Lenora Retirement Community and New Haven Elementary School are across the street from each other, but the elementary students and the retirees don’t interact much.
That’s changing thanks to a writing project where fourth-graders interview and talk with older residents of Columbia about their childhood, careers and hobbies.
“Kids don’t really get a chance to know or learn from this age group,” said Linda Bozoian, a fourth-grade teacher at New Haven. “This is opening their eyes and they’re learning so much.”
Heidi Schmidt, a student teacher from Stephens College, helps with Bozoian’s class and first discovered the project when she attended a writing and literacy conference at Columbia College. The project was originally an oral history project designed for older students, but Bozoian and Schmidt “tweaked and tailored” it for fourth-grade level students, Bozoian said.
Thirty older people participated in the writing project. Many of them came from Lenoir Retirement Community and Dialysis Center Inc., which are both located near the school.
“We got a lot of people by word of mouth,” Bozoian said, noting some teachers go to the same church as the participants.
The interview process began with students showing their interviewees around the school. The students showed the guests their lockers, classrooms and other items of familiarity and interest. After the students and older people got to know each other, they began the actual interview.
Yaseen Adam told Columbia resident Guy Marie Sackreiter, “This Friday, we’re having a sock-hop here.” She replied, “Oh, we used to have a lot of fun at those.”
Matt Chapin asked Sackreiter, “If you could go back in your life and change anything, what would it be?”
She answered, “I would’ve spent more time with my boys; catching bugs and worms and going fishing with them.”
Raj Satpathi was interested in where Walter Mountjoy fought in World War II.
“I spent some time in Holland and Germany,” he said. “Have you ever heard of the Battle of the Bulge? I fought in that.”
Mountjoy has lived in Columbia all of his life.
“By the end of the interviews, a lot of the kids and elderly people are talking like old friends and hugging and holding hands,” Schmidt said.
The sessions are videotaped so students can watch their interviews and take notes for their stories. Finally, the students pick a subject or a part of the older person’s life they want to write about. Students can choose to focus on one specific part of a person’s life or write several short stories on various events in a person’s life.
“It’s great because you get to listen to stories about things that older people have done with their lives,” fourth-grader Brandon Erbschloe said.
Many of the interviewees brought in pictures and other artifacts that reflect their lives in some way. Connie Guy, 84, who taught children in Columbia with multicultural backgrounds for 29 years, brought in pins her students gave her from different countries, such as India, Peru, Egypt and Germany. Some of her pins are from World War II, when she worked for the civil service at several Air Force bases.

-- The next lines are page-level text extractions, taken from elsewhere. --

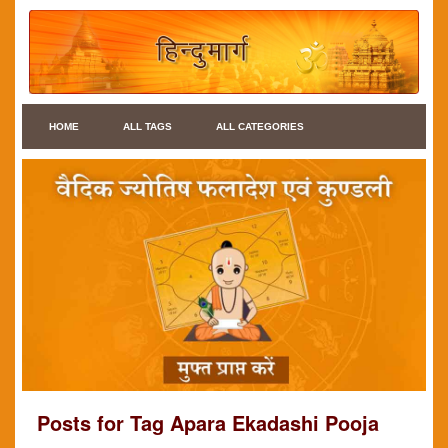
HOME
ALL TAGS
ALL CATEGORIES
Posts for Tag Apara Ekadashi Pooja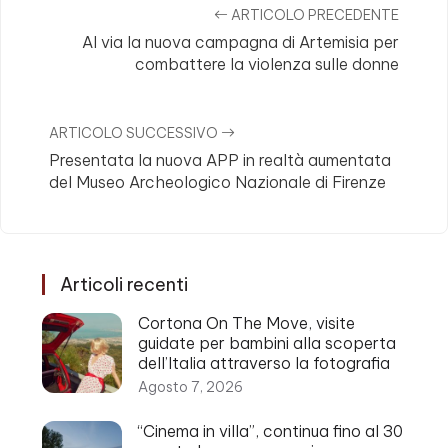
ARTICOLO PRECEDENTE
Al via la nuova campagna di Artemisia per
combattere la violenza sulle donne
ARTICOLO SUCCESSIVO
Presentata la nuova APP in realtà aumentata
del Museo Archeologico Nazionale di Firenze
Articoli recenti
Cortona On The Move, visite
guidate per bambini alla scoperta
dell’Italia attraverso la fotografia
Agosto 7, 2026
“Cinema in villa”, continua fino al 30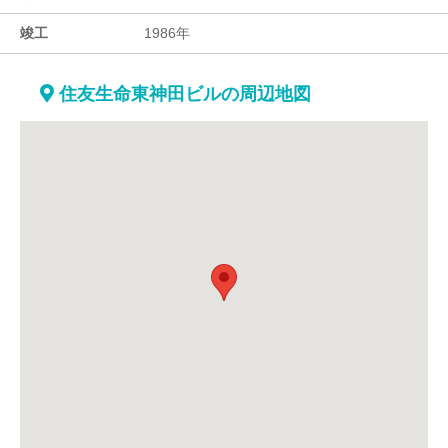
竣工
1986年
住友生命東神田ビルの周辺地図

Sherman Horton, a retired financial consultant from Columbia, was a popular subject with his interviewers.
“He told us he gets to eat with the president,” said Cherish Walton. Her partner Eli Sherman added, “Yeah, he was invited to Bill Clinton’s impeachment trial and he showed us his ticket.”
Jenny Wood, who graduated from the MU journalism school in 1947, brought in two feature articles she wrote at the Chillicothe Constitution-Tribune and pictures of her sitting at her typewriter working on a story.
“I told the students that there were a lot of women at the journalism school because all the men were at war,” she said. “It was also the first time TV was introduced so it was an interesting time.”
Fourth-grader Sabrina Michalak said she couldn’t imagine a time without TV.
The project is giving students at New Haven a chance to connect with and learn from older generations. It’s also teaching the fourth-graders important social and descriptive writing skills, as well as giving them an opportunity to learn history in a different way.
“To read about history is one thing,” said Cindy Giovanini, principal at New Haven. “But hearing about the colorful lives that these people have lived is another. If school can somehow be more authentic and real, it will be more exciting for the students.”
Betty McCune, a resident of Columbia since 1963, told her interviewers how she used to play when she was growing up in Kentucky.
“During the Depression, we didn’t have money for toys,” she said. “But me and my siblings would hang sheets up on the porch and make up plays. Pretty soon, people from the neighborhood would pay a penny to come watch us.”
McCune said talking with the children was a good experience.
“I think the stories I told them made them realize that we’re not a whole lot different from them,” she said. “I’m excited to see what they’ve learned from it.”
Sackreiter, who has lived in Columbia since 1965, told her interviewers what she remembered about the day Pearl Harbor was bombed in 1941.
“Every Sunday after church, my brother and I got to go to a matinee,” she said. “I remember that Sunday we had just watched ‘Tarzan’ and when we came outside people were silent and just standing in the street. When we found out what happened, me and my brother held hands and ran all the way home to tell our parents. It was the beginning of the war.”
Bozoian said, “It’s the best writing we’ve ever seen because these kids are writing to an audience that they really respect. I think these people that the kids wrote about will be moved. It’s a celebration of their lives.”